The common neurodegenerative conditions are associated with various different forms of protein aggregation; a few proteins in the body have toxic alternative forms that can spread and cause harm to cells. Alzheimer’s disease is associated with amyloid-β and tau, Parkinson’s disease with α-synuclein, and so forth. But the decay of the aging brain is not a nice neat process in which one individual exhibits one clear-cut pathology with clear-cut symptoms indicative of that pathology. All protein aggregates occur in every aged person to some degree, and they interact with one another, alongside other mechanisms such as vascular issues in the brain. Diagnosis of a dementia is a case of crudely trying to fit a broad category of symptoms to a broad category of pathology. Just because the situation looks like Alzheimer’s doesn’t mean it is Alzheimer’s by the textbook definition. It is inevitably a messy, complex situation.
“One of the things that we’ve learned in the last decade or so is that a lot of people that we think have dementia from Alzheimer’s disease, actually don’t. There are other brain diseases that cause the same kind of symptoms as Alzheimer’s, including some that we only recently figured out existed.” Researchers used brain autopsy data from 375 older adults. This work builds on the work last year to discover another form of dementia caused by TDP-43 proteinopathy now known as LATE.

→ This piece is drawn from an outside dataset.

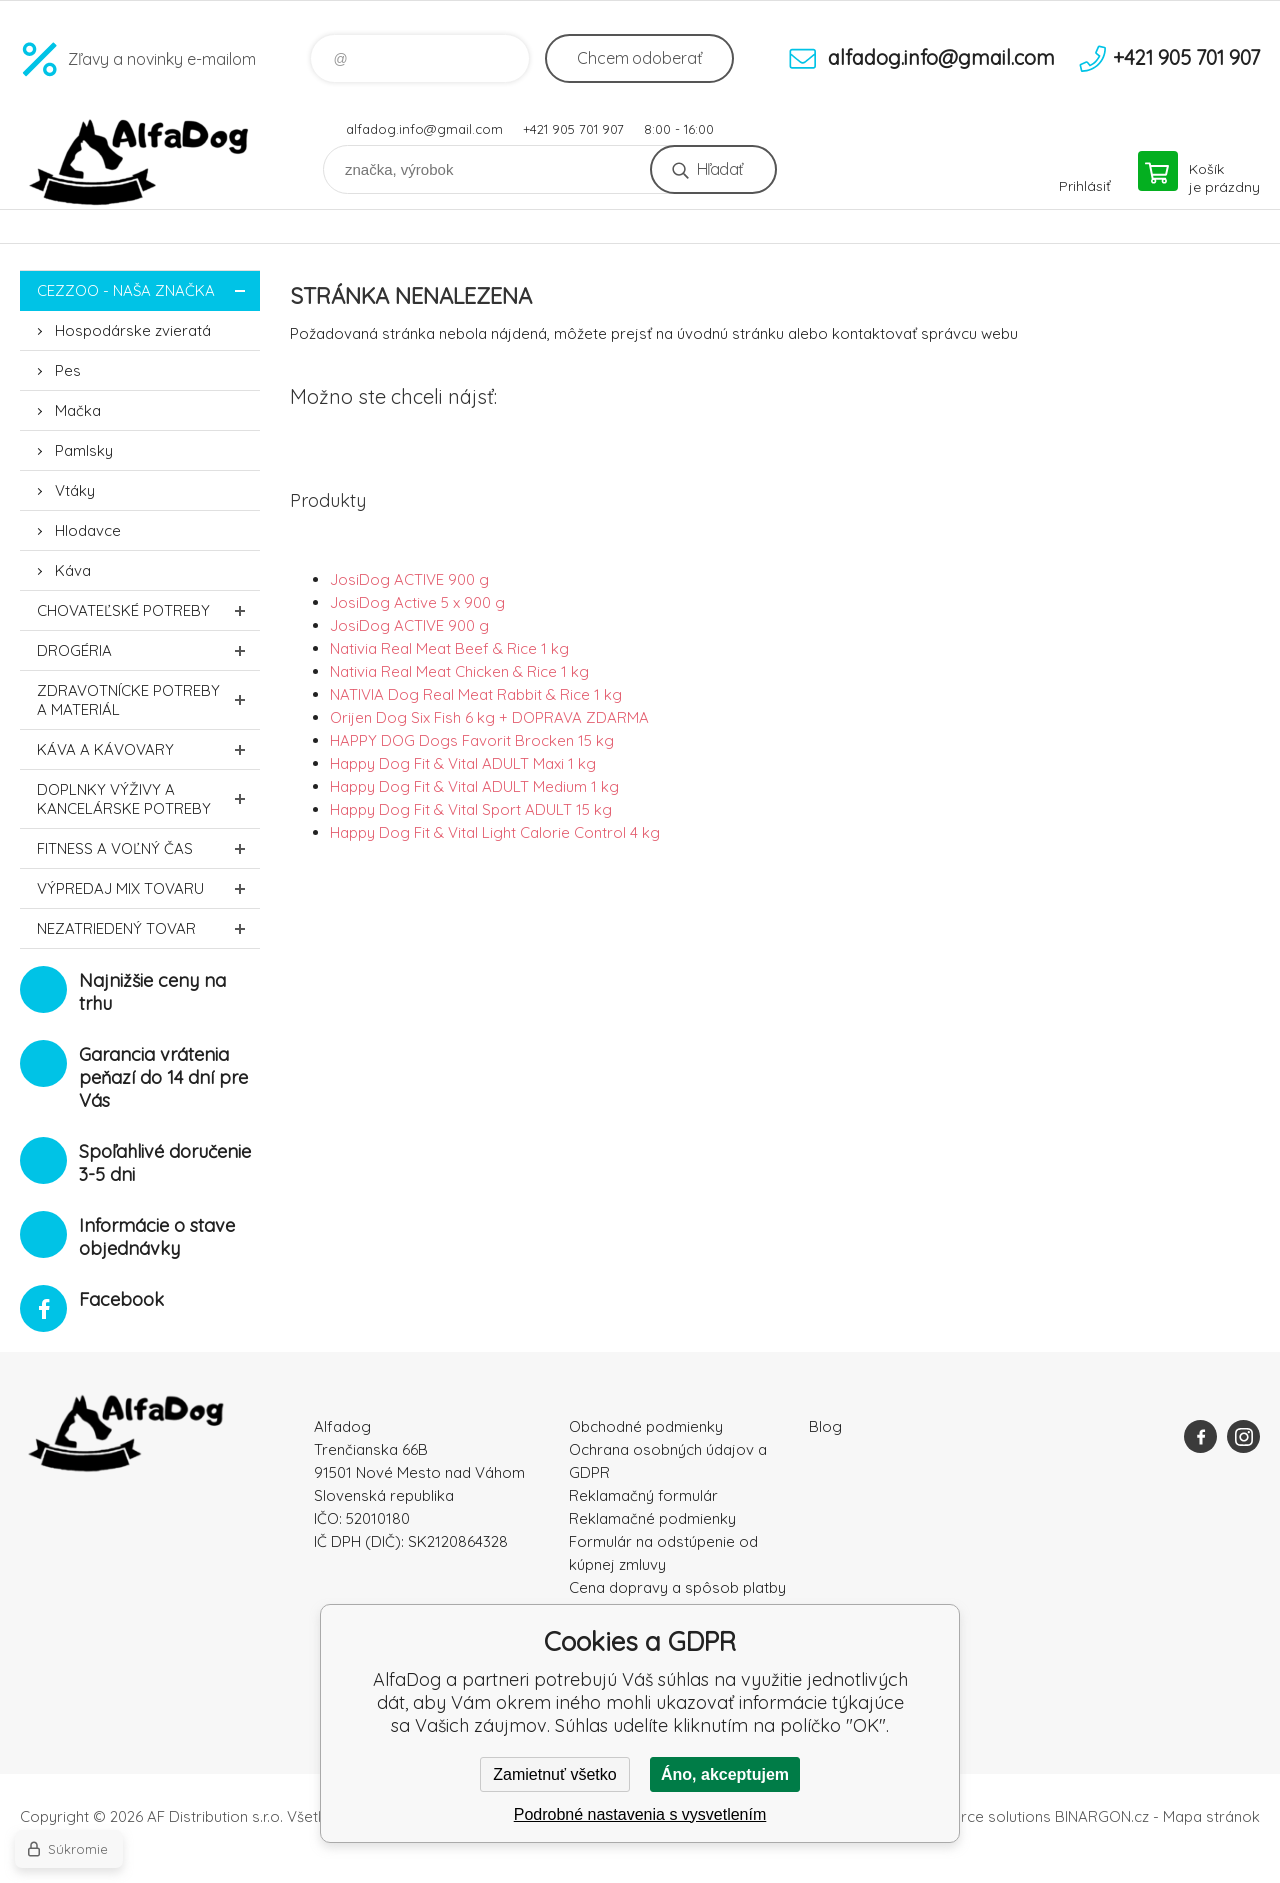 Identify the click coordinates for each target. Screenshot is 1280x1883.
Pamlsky (84, 450)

Misfolded TDP-43 protein, which was discovered in 2006, is the “newest brain bad guy.” Although TDP-43 exists normally in a non-disease causing form, it is seen in multiple debilitating diseases in addition to LATE, including ALS and frontotemporal dementia. As researchers reviewed clinical and brain autopsy data for research participants, they noticed there were significantly more people than expected that had not only Alzheimer’s pathology but also pathology indicating Lewy bodies (alpha synuclein) and TDP-43. “They had every neurodegeneration causing pathology that we know about. There was not a name for this, so we came up with one: quadruple misfolded proteins, or QMP.”
The group then obtained more data to conduct a study of how often QMP occurred and what that meant for the participant with QMP. The study found that about 20% of the participants with dementia had QMP, and their dementia was the most severe. “This is not great news, because it means that even if we could completely cure Alzheimer’s disease, we still have to deal with TDP-43 and alpha synuclein, and they are common in old age. But, we have to understand exactly what we are up against as we try to stop dementia. We still have so much to learn.”